Makes sense. I just thought this idea would bring alot more to the fish hobby.
 
a runt is a genetic malformation. its size is usually a visual manifestation of problems that are likely much more severe under the surface.

To develop a strain of a specie that is significantly smaller woudl require an extended time frame with coinsistant conditions that favor smaller specemins...and at the point you produced consistantly smaller specemins, without the return to the natural size...you woud essentially be creating a new species.

Somethign that in the framework of geological time is easy enough...but for the length of time you are gonna be keeping fish...I seriously doubt you are gonna evolve out a new species...

unless you breed for genetic deformations.

then you are simply wrong....
 
i thought runt was referring to a small individual which lacks growth hormones but Tom Griffin said it was a mutant,in that case,it is not possible because mutants are sometimes infertile or not a good mate for females that choose the mates.
 
would it be hard for a scientist (not me of course) to mess with that specific dna strain that controls size of a fish? If they can..would it even be profitable?

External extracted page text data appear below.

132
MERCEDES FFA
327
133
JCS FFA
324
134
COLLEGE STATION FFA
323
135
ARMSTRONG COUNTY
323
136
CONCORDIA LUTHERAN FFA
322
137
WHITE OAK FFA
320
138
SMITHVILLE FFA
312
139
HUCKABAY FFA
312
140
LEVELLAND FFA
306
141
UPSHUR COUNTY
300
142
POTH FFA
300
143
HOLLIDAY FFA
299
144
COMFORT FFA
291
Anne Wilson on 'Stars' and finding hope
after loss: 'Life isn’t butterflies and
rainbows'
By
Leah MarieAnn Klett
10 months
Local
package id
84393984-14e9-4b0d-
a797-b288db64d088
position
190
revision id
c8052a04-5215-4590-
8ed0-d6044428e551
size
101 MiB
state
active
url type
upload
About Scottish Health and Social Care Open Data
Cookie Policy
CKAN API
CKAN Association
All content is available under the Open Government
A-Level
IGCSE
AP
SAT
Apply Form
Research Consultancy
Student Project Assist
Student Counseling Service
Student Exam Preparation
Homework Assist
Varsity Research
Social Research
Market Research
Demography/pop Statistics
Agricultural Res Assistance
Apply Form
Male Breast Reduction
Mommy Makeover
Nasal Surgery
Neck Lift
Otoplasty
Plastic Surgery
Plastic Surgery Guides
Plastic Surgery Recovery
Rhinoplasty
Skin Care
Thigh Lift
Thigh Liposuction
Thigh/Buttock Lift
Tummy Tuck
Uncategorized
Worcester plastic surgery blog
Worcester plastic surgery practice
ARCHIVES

If they can make GLOW in the Dark fish (which they did)........I wonder what they can do about size.....

In the end though, probably wont be profitable to experiment and finally get that fish, then breed them in the millions for shipment throughout the world.

Also, remembering about the genetically modified corn (where countries REFUSED to feed their starving people with in fear of mutating with the corn they grow). Oh wait. whats the chances of a genetically created oscar (to grow smaller) to escape to the wild where their natural habitat is and breed, forever changing that species? Not a big chance......Its an Idea though.
 
maybe they just rationed the growth hormone out of the pituary glands.
 
They have done this with chickens, Bantams are a "midget" breed of a standard sized chicken. How long this took i do not know but some breeds of Bantams have been around for hundreds of years.
 
really? if it was done a hundreds of years ago, I wonder how they did that? No dna splicing in that timeframe.
 
Survival of the Weakest?!??!
I think most tropical that have been kept in tanks have already shrank in size as compared with their wild counterparts generations removed.